People searching for the “Codex console” are usually looking for one of two different things, so it helps to separate them. OpenAI ships its Codex agent across more than one surface, and the Codex CLI reviewed on this page is only the terminal-native one.

  • Codex CLI — the open-source command-line agent you install and run locally in your own terminal, against your real working copy. It reads, edits and executes inside your repo with your approval. This is what the rest of this review covers.
  • Codex cloud / the web console — the hosted version you drive from a browser (the “Codex” workspace inside ChatGPT). You delegate a task, it runs in an OpenAI-managed sandbox, and you review the result as a diff or pull request rather than watching it work in your terminal. Same underlying agent, different control surface, and it draws on your existing ChatGPT plan.
  • The OpenAI Platform console (platform.openai.com) is a third, unrelated thing — that is the API dashboard for keys, billing and usage, not the Codex agent itself.

Which one you want comes down to where you work. Reach for the CLI when you live in the terminal, want full local file and shell access, or are wiring an agent into CI. Reach for the cloud console when you would rather hand off a self-contained task from the browser and review the output asynchronously, without giving an agent direct access to your local machine. Many teams use both: the console for fire-and-forget chores, the CLI for hands-on, repo-aware sessions. For how either path consumes tokens and what it costs, see the Codex models & token usage guide.

FAQ

Does Codex CLI edit my files automatically? No. It proposes changes as reviewable diffs and applies them only after you approve, so there are no silent modifications to your repository.

Can I use Codex CLI without a ChatGPT subscription? The reviewed access path is bundled with existing ChatGPT plans rather than sold as a standalone product, though API-based usage is available; see the section above and the linked pricing reference for how that affects cost.

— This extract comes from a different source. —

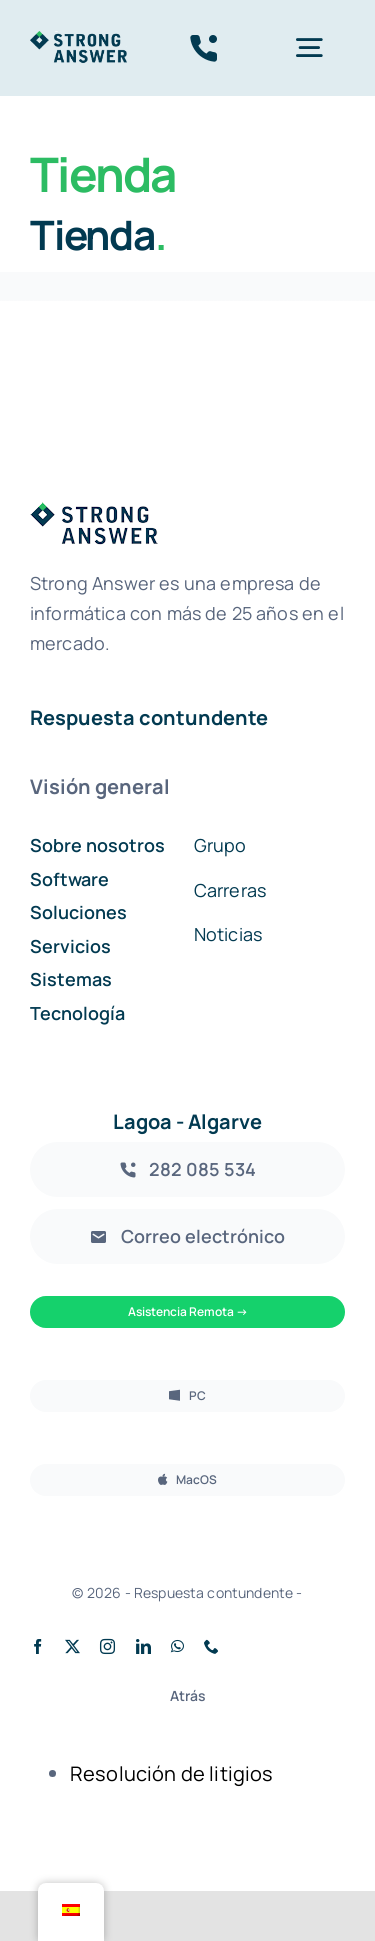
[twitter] (72, 1646)
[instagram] (107, 1646)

How does it compare to other coding agents? It is strongest for terminal-native, autonomous shell and CI work. For editor-first collaboration or a standalone subscription model, compare it with Claude Code and Cursor.

Pros & cons

Pros

  • Included with existing ChatGPT Plus or Pro subscription – no incremental cost if you already pay
  • Terminal-native, local operation – works with your existing repo and toolchain without a separate editor
  • Direct API access – routes to frontier models like GPT-5.5, with gpt-5.3-codex API for custom integrations

Cons

  • No standalone SKU – access is bundled with ChatGPT Plus or Pro
  • Fewer confirmed integrations – MCP support and project config files not confirmed from primary sources
  • No free access path – requires a paid ChatGPT subscription

Who it’s for

Ideal for: ChatGPT Plus/Pro subscribers who want a local terminal coding agent for repository editing and debugging without adding a new monthly software subscription.